* Assigned task *
Leave out the pictures and retype all the entries below exactly.

* Data excerpts *
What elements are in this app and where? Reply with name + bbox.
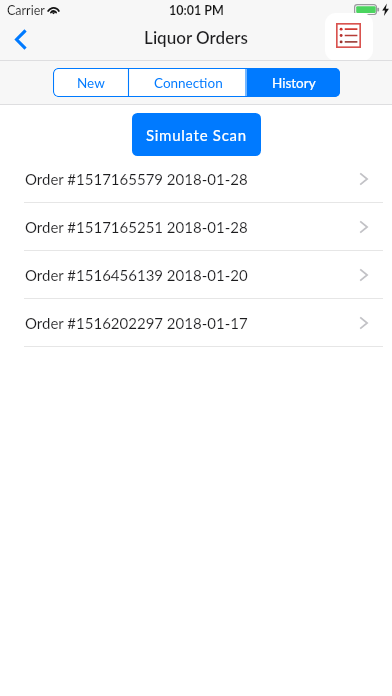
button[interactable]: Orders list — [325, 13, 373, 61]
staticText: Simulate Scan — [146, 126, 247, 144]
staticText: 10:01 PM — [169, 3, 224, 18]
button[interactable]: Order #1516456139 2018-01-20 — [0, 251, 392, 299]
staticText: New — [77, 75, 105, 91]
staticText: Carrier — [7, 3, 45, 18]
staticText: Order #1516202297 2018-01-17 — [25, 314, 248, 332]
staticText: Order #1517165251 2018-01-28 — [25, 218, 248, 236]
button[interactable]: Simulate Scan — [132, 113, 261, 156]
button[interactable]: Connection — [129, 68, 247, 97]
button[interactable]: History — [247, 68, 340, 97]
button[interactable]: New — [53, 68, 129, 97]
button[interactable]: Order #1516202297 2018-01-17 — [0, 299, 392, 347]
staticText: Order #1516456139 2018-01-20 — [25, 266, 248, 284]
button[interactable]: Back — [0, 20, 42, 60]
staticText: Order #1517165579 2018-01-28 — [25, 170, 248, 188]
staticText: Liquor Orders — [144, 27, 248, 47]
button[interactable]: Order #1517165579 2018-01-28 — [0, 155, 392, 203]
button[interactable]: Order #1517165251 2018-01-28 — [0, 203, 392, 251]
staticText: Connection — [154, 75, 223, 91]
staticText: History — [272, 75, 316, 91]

* Task result *
What elements are in this app and where? Reply with name + bbox.
button[interactable]: Orders list — [325, 13, 373, 61]
staticText: Simulate Scan — [146, 126, 247, 144]
staticText: 10:01 PM — [169, 3, 224, 18]
button[interactable]: Order #1516456139 2018-01-20 — [0, 251, 392, 299]
staticText: New — [77, 75, 105, 91]
staticText: Carrier — [7, 3, 45, 18]
staticText: Order #1516202297 2018-01-17 — [25, 314, 248, 332]
staticText: Order #1517165251 2018-01-28 — [25, 218, 248, 236]
button[interactable]: Simulate Scan — [132, 113, 261, 156]
button[interactable]: Connection — [129, 68, 247, 97]
button[interactable]: History — [247, 68, 340, 97]
button[interactable]: New — [53, 68, 129, 97]
button[interactable]: Order #1516202297 2018-01-17 — [0, 299, 392, 347]
staticText: Order #1516456139 2018-01-20 — [25, 266, 248, 284]
button[interactable]: Back — [0, 20, 42, 60]
staticText: Order #1517165579 2018-01-28 — [25, 170, 248, 188]
staticText: Liquor Orders — [144, 27, 248, 47]
button[interactable]: Order #1517165579 2018-01-28 — [0, 155, 392, 203]
button[interactable]: Order #1517165251 2018-01-28 — [0, 203, 392, 251]
staticText: Connection — [154, 75, 223, 91]
staticText: History — [272, 75, 316, 91]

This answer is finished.